I felt my cheeks burn with embarrassment. Charlotte hadn’t been ignoring my calls; she’d been putting out a fire. “Is she all right?”
“She broke it running away from us. Sean told her about the divorce.”
“I don’t think any kid wants to hear something
like that.” I hesitated. “I know you’ve got a lot on your mind, but I wanted to have a few minutes to talk to you about what’s going to happen today—”
“Marin,” Charlotte said. “I can’t do this.”
“Come again?”
“I can’t do this.” She looked up at me. “I really don’t think I can go through with it.”
“If this is about the media—”
“It’s about my daughter. It’s about my husband. I don’t care how the rest of the world sees me, Marin. But I do care what they think.”
I considered the countless hours I’d spent preparing for this trial, all the expert witnesses I’d interviewed and all the motions I’d filed. Somehow, in my mind, it was tangled up with the fruitless search for my mother, who had finally responded to Maisie the court clerk’s phone call, asking her to send along my letter. “Now’s a little late to break this news to me, don’t you think?”
Charlotte faced me. “My daughter thinks I don’t want her, because she’s broken.”
“Well, what did you think she’d believe?”
“Me,” Charlotte said softly. “I thought she’d believe me.”
“Then make her.

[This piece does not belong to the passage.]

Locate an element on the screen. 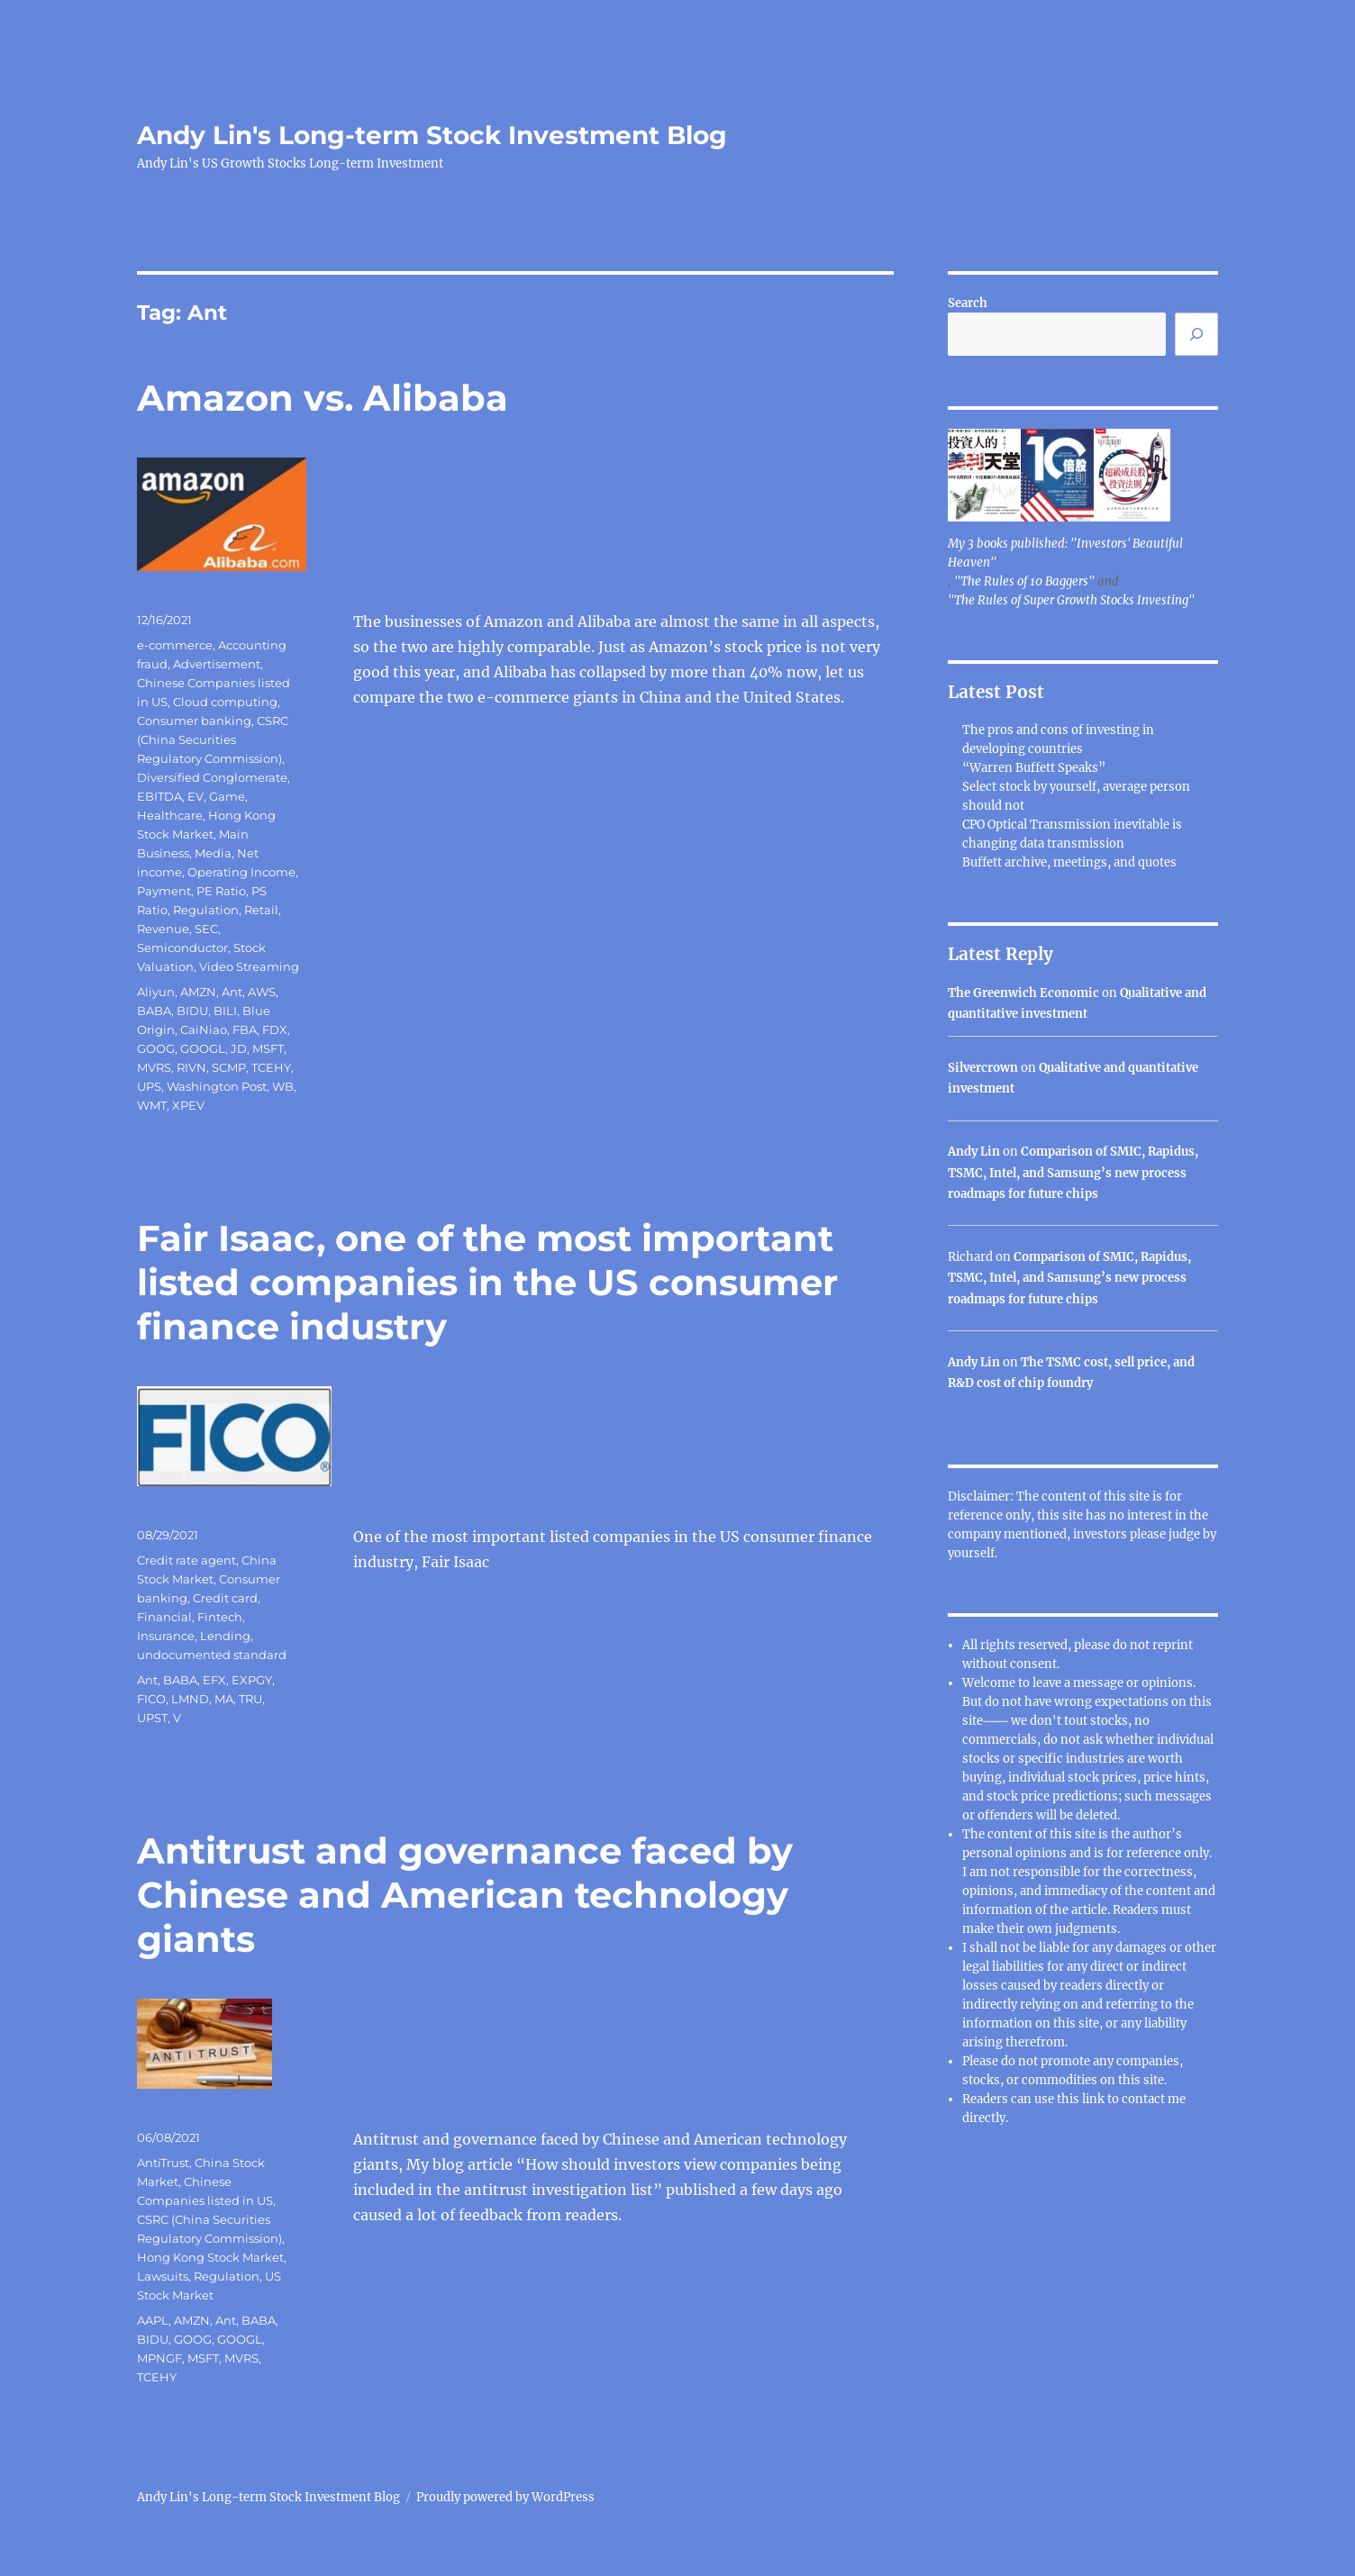  Operating Income is located at coordinates (241, 872).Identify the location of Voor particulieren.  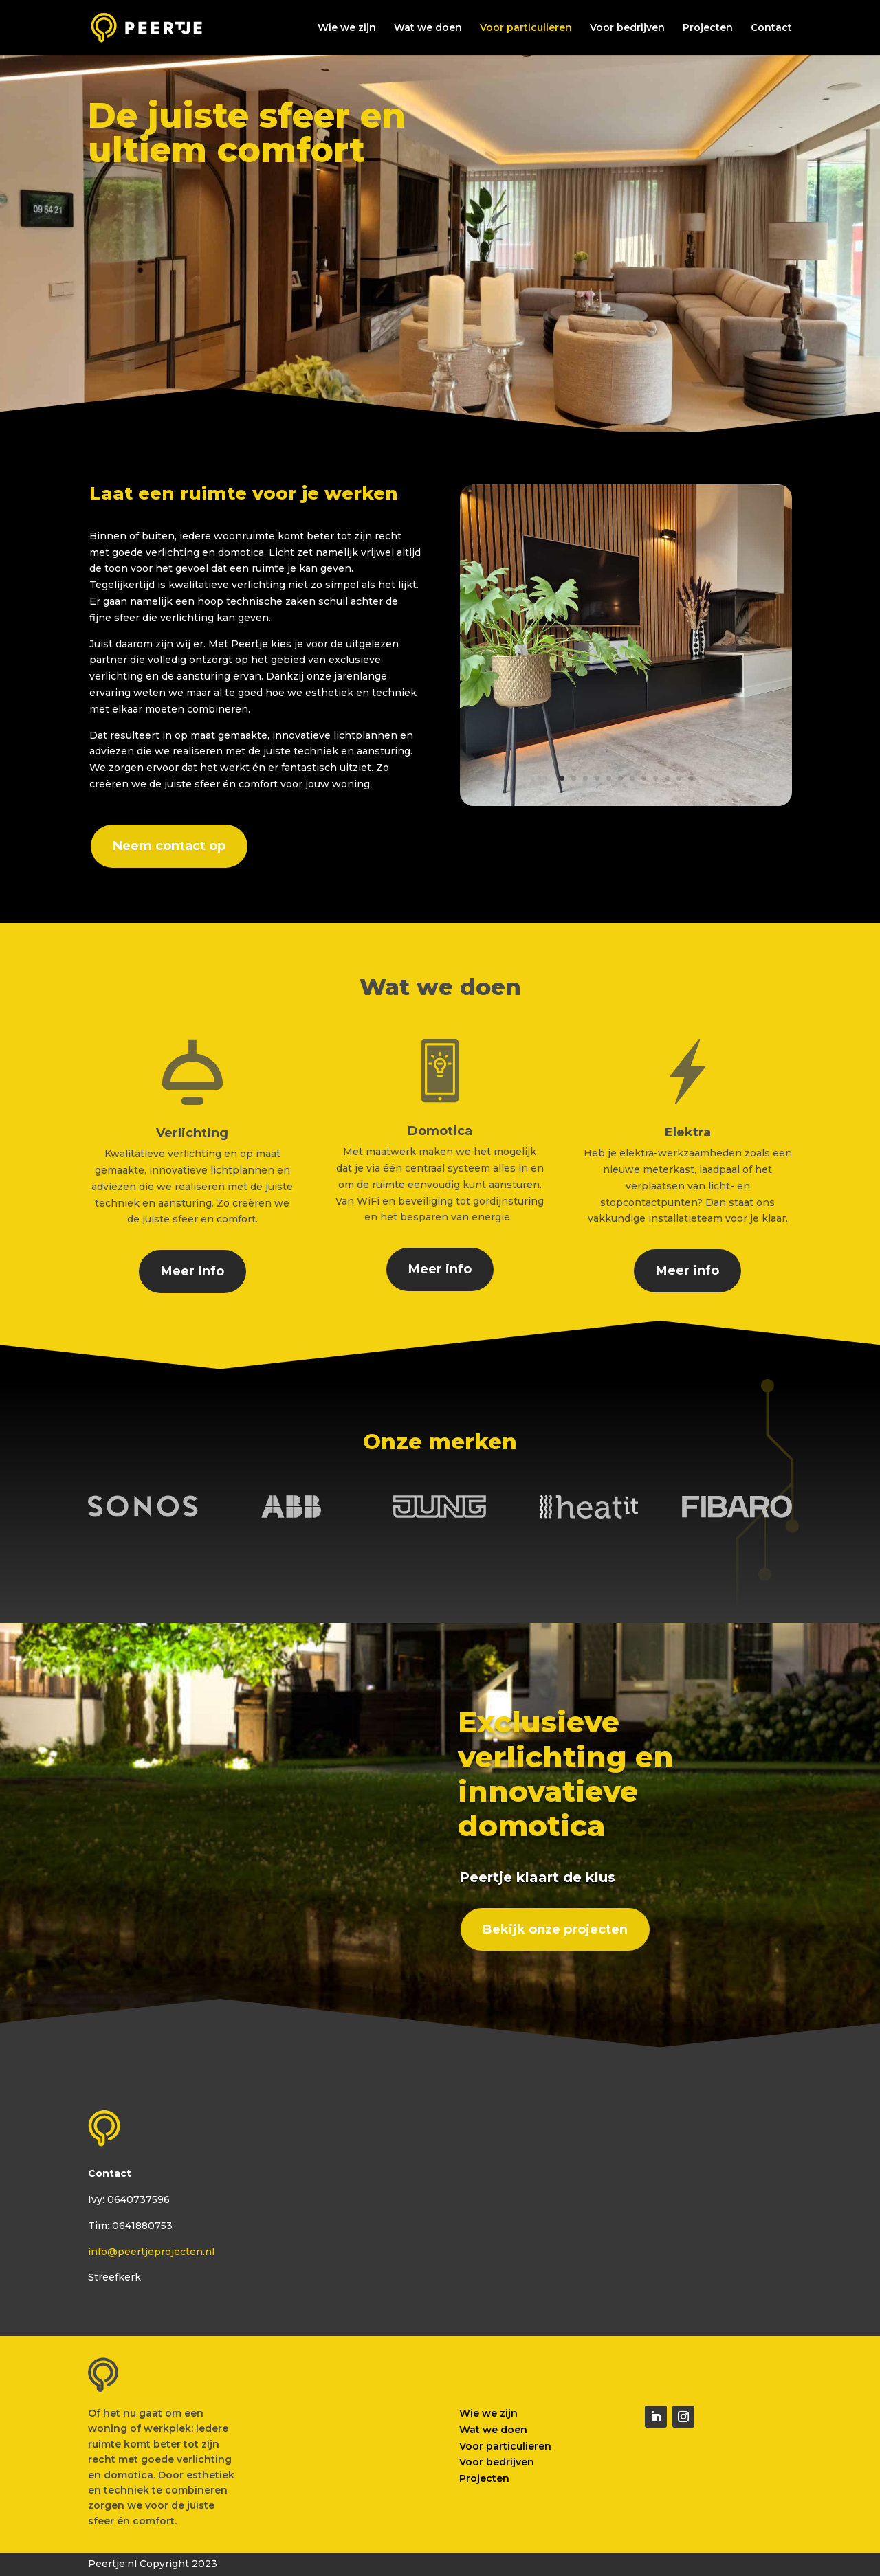
(526, 28).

Get up on that witness stand and say that you love her.”
“That’s sort of at odds with saying I’d have terminated the pregnancy, isn’t it?”
“I don’t think they’re mutually exclusive,” I said. “You don’t want to lie on the stand. I don’t want you to lie on the stand. But I certainly don’t want you judging yourself before a jury does.”
“How can’t they? You even did it, Marin. You as much as admitted that, if your mother had been like me, you wouldn’t be here today.”
“My mother was like you,” I confessed. “She didn’t have a choice.” I sat down on a desk across from Charlotte. “Just a few weeks after she gave birth to me, abortion became legal. I don’t know if she would have made the same decision if I’d been conceived nine months later. I don’t know if her life would have been any better. But I do know it would have been different.”